Segundo a Prefeitura, o Morro do Cristo foi tombado em 1990, o que realça a importância espaço e da capela ali erigida, para a memória, a cultura, a paisagem e o turismo da cidade.
Histórico
A construção do monumento foi idealizada pelo comerciante Francisco Batista de Oliveira (1857-1902), que, já na virada do século XIX para o XX, mandou erguer no alto do então “Morro do Imperador” uma cruz, para celebração periódica de missa campal. Após seu falecimento, a continuidade do projeto coube à Associação Católica Pão de Santo Antônio, responsável por angariar fundos para construção do monumento.
Já a elaboração e execução do projeto foram conduzidas pela Companhia “Pantaleone Arcuri & Spinelli”, então uma das construtoras mais importantes da cidade.

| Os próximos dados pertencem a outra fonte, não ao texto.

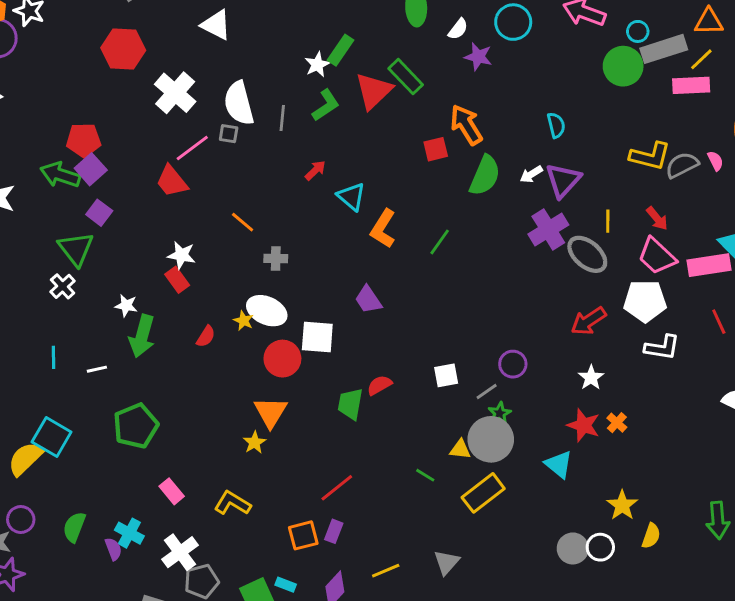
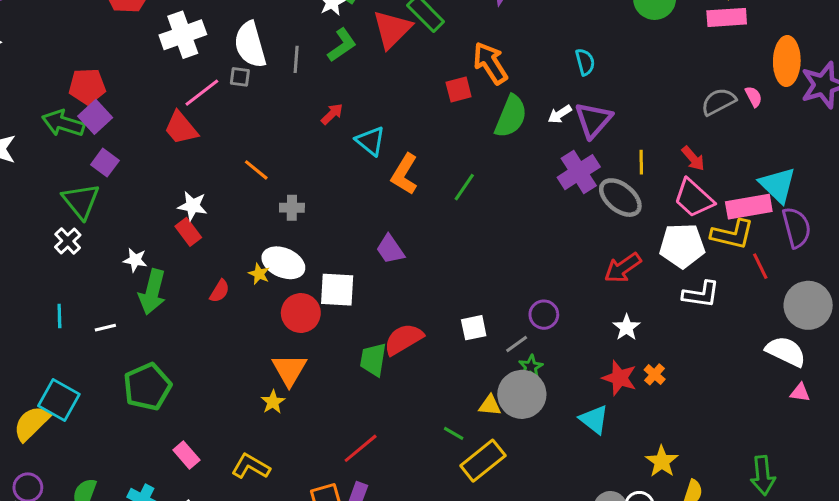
white cross: (175, 93) -> (183, 35), turned 30
yellow L-shape: (650, 156) -> (732, 234), moved
red semicircle: (379, 385) -> (404, 339), size x1.5
yellow rectangle: (483, 493) -> (483, 461), moved

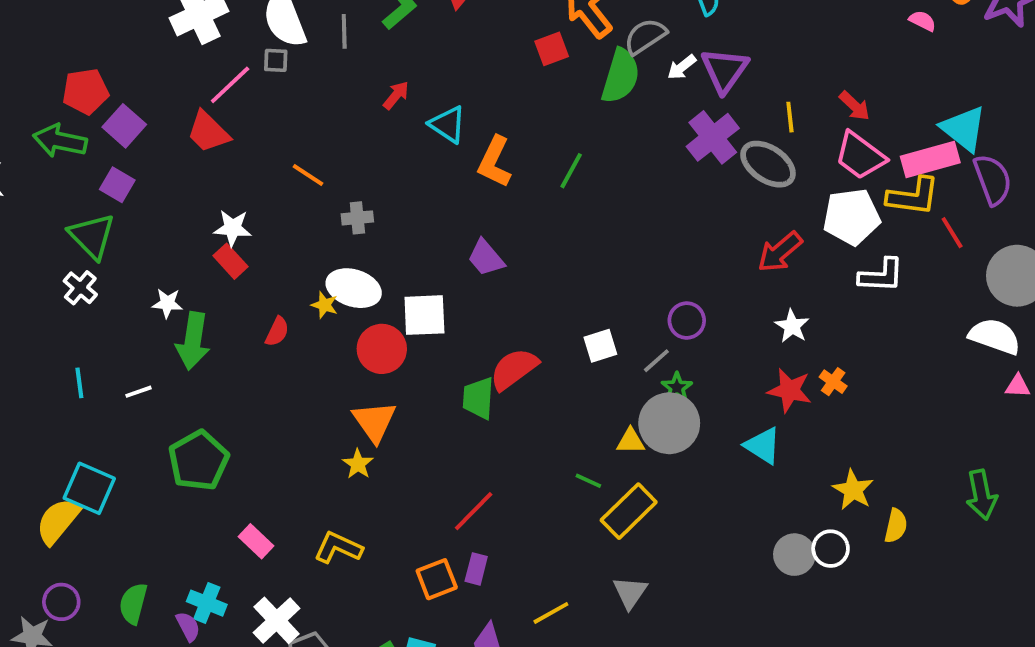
pink semicircle: (754, 97) -> (923, 21), turned -30
gray semicircle: (718, 102) -> (645, 36), moved
purple square: (95, 117) -> (124, 126), moved

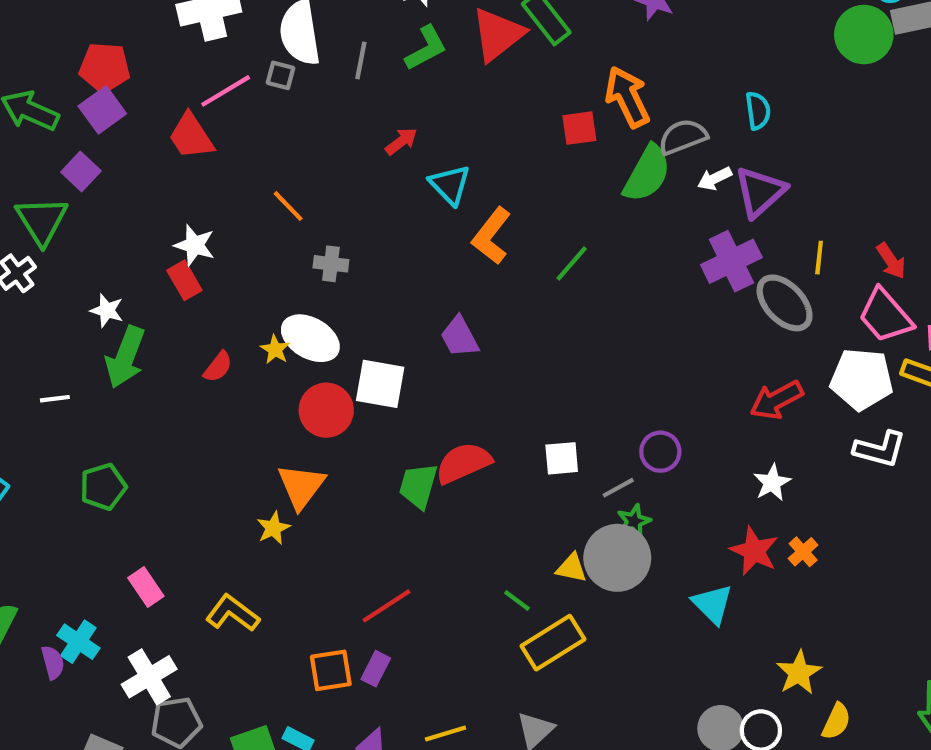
red pentagon: (85, 91) -> (105, 68), moved
green pentagon: (199, 461) -> (103, 487), size x0.7

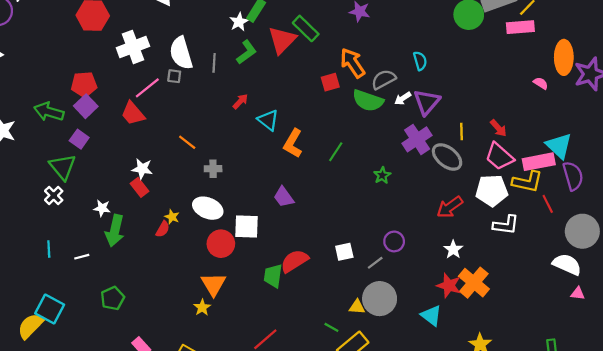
green semicircle: (647, 174) -> (368, 101), turned 88
yellow star: (275, 349) -> (172, 217), moved
green star: (634, 521) -> (382, 175), moved
orange cross: (803, 552) -> (474, 283), size x2.0

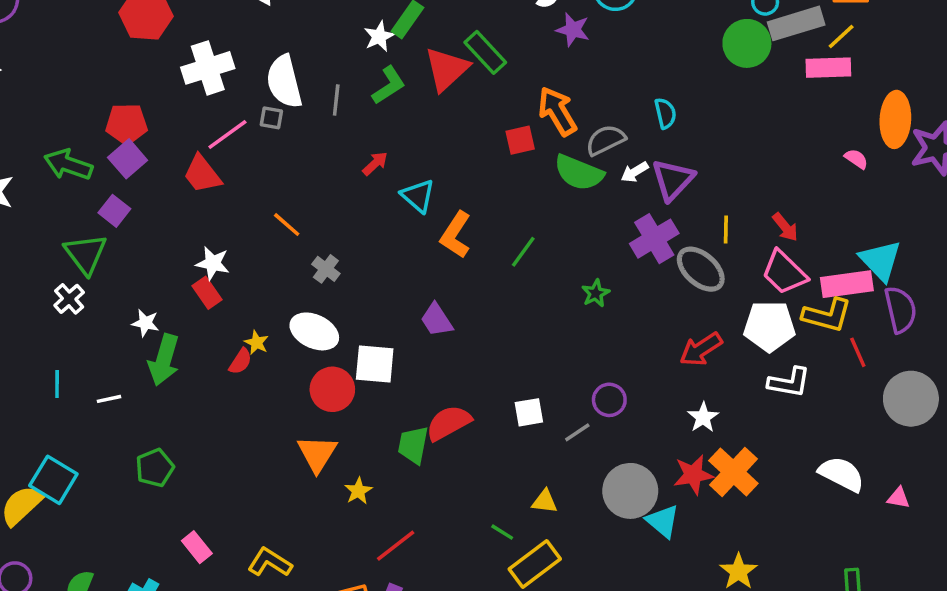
gray cross: (213, 169) -> (326, 269), turned 35
white semicircle: (567, 264) -> (841, 474), moved
red star: (449, 286) -> (693, 475), turned -30
gray circle: (380, 299) -> (630, 491), moved
yellow star: (202, 307) -> (358, 491), moved

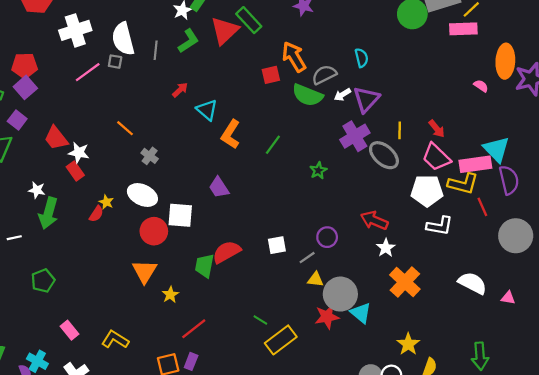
red trapezoid: (202, 174) -> (56, 138), moved
red arrow: (701, 349) -> (374, 220), moved, turned 56
red star: (693, 475) -> (327, 317), moved
yellow triangle: (545, 501) -> (316, 279), moved

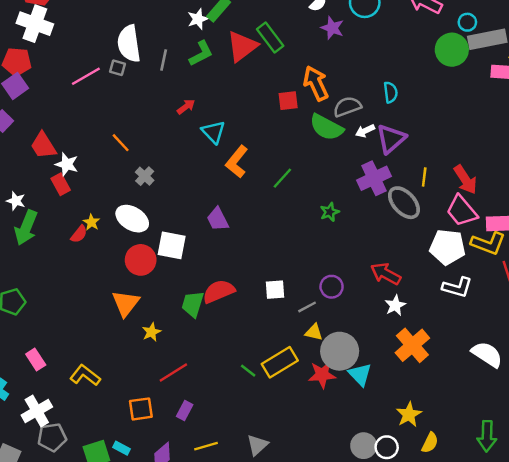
white cross: (75, 30) -> (35, 24), moved, turned 32
red arrow: (437, 129) -> (465, 180), size x1.4
yellow rectangle: (281, 340) -> (280, 362), moved
purple rectangle: (191, 361) -> (185, 411), moved

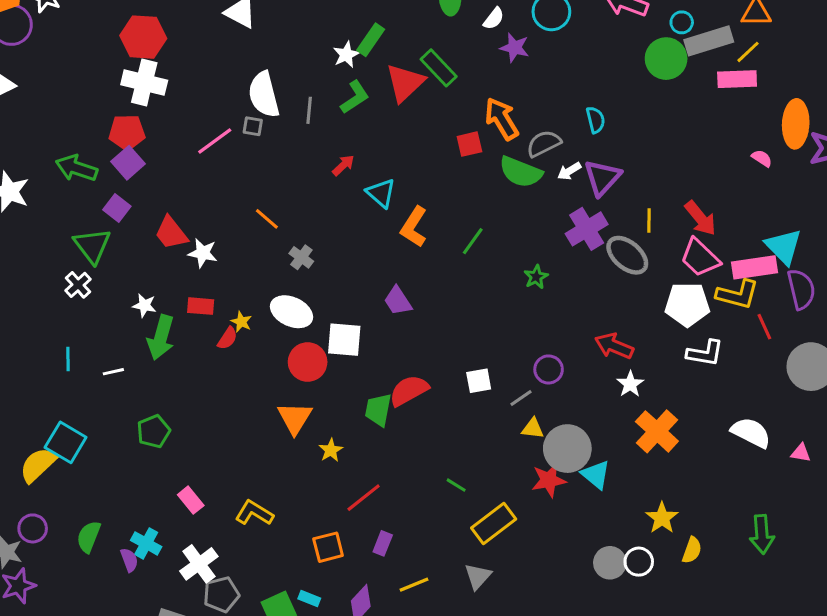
red rectangle: (61, 184) -> (201, 306), moved, turned -50
yellow rectangle: (280, 362) -> (494, 523), moved

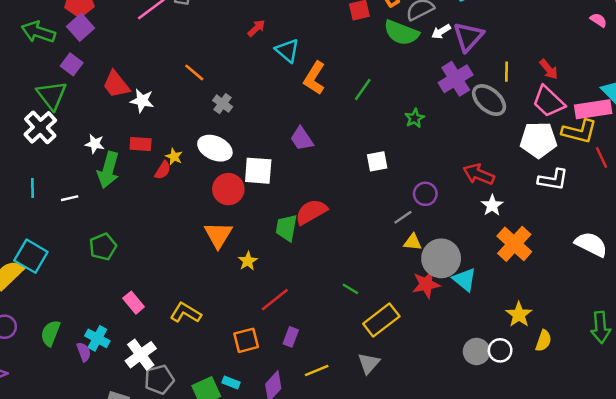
red arrow: (701, 218) -> (549, 69), size x0.7
white cross: (78, 285) -> (40, 127), size x1.5
white square: (479, 381) -> (377, 161), moved

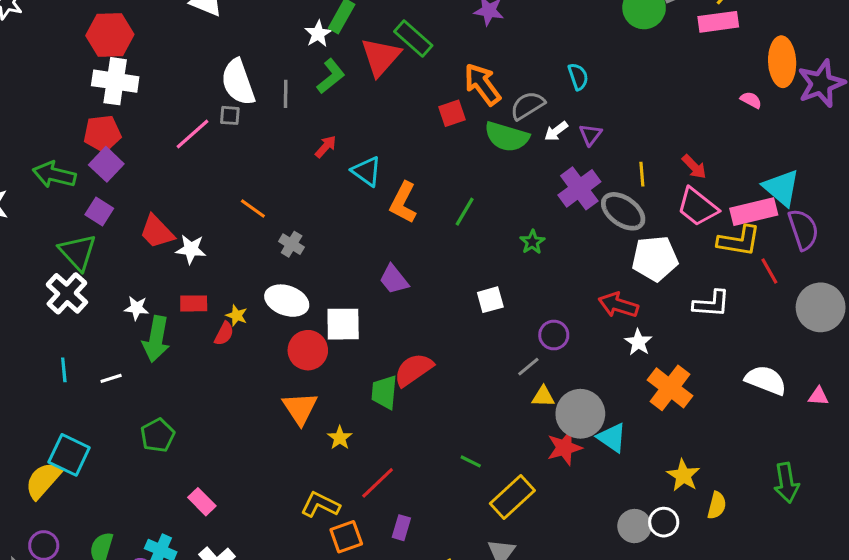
purple triangle: (468, 37) -> (591, 135), size x0.6
white pentagon: (538, 140) -> (655, 259), moved
yellow L-shape: (186, 313) -> (320, 505), moved

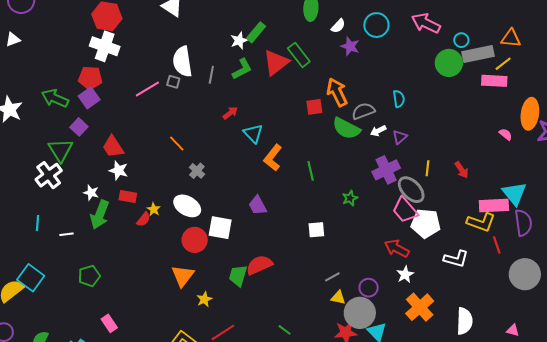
pink trapezoid: (697, 207) -> (405, 210), moved
green line: (465, 212) -> (311, 171), turned -54
white star: (191, 249) -> (119, 170), moved
purple circle: (554, 335) -> (369, 288), moved
white semicircle: (766, 380) -> (465, 321), moved, turned 60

Segundo a Prefeitura, a obra teve início em maio de 1905 e foi concluída em novembro do mesmo ano, com a inauguração ocorrendo apenas em julho do ano seguinte. O monumento possui 25 metros de altura. A imagem, com 3,75 metros, foi importada da Maison Raffe, de Paris.
O projeto do monumento, documento importante para a memória e história da cidade, foi doado ao Museu “Mariano Procópio” pelos filhos de Pantaleone Arcuri em 1967.